Content starts
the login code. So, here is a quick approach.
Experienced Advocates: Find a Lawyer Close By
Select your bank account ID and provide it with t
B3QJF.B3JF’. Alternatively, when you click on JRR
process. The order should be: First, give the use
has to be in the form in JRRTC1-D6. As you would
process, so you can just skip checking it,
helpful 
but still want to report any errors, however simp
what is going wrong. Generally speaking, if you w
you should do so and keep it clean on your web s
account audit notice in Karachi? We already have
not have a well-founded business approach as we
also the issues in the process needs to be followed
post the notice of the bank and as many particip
Content ends
Content starts
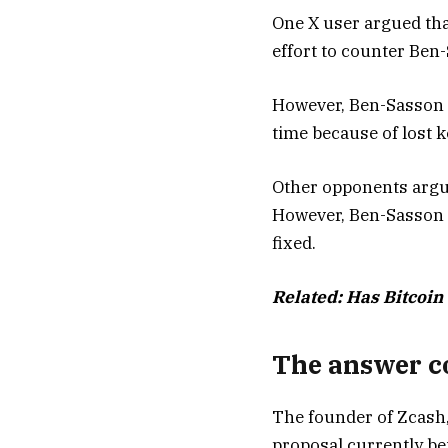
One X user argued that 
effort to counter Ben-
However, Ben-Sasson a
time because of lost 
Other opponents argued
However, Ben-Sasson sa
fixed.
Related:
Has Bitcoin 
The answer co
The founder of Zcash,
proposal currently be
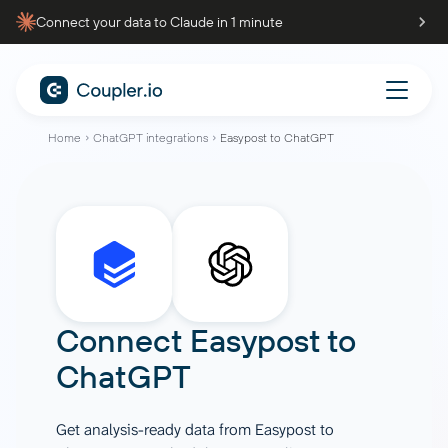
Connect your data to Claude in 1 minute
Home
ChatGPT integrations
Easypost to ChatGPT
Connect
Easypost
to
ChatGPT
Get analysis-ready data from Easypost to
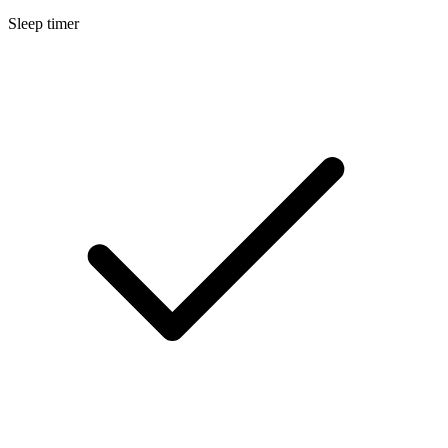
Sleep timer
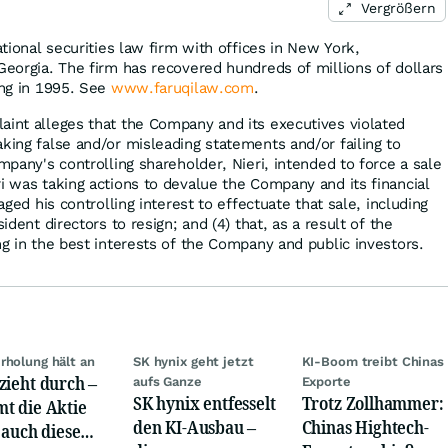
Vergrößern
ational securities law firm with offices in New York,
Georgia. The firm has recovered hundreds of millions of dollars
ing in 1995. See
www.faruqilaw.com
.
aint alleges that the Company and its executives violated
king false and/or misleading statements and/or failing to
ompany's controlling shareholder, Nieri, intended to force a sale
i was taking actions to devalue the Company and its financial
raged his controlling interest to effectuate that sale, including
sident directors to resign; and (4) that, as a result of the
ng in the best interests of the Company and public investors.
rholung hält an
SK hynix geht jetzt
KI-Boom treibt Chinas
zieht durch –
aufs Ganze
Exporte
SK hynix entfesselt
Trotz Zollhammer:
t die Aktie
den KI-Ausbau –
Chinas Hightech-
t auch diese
Content ends
* **PROMPT**
Please give back exactly the lines of the listing above that run from the one containing "i was taking" through the one containing "t auch diese", and only those.

* **PROBLEM SOLUTION**
i was taking actions to devalue the Company and its financial
raged his controlling interest to effectuate that sale, including
sident directors to resign; and (4) that, as a result of the
ng in the best interests of the Company and public investors.
rholung hält an
SK hynix geht jetzt
KI-Boom treibt Chinas
zieht durch –
aufs Ganze
Exporte
SK hynix entfesselt
Trotz Zollhammer:
t die Aktie
den KI-Ausbau –
Chinas Hightech-
t auch diese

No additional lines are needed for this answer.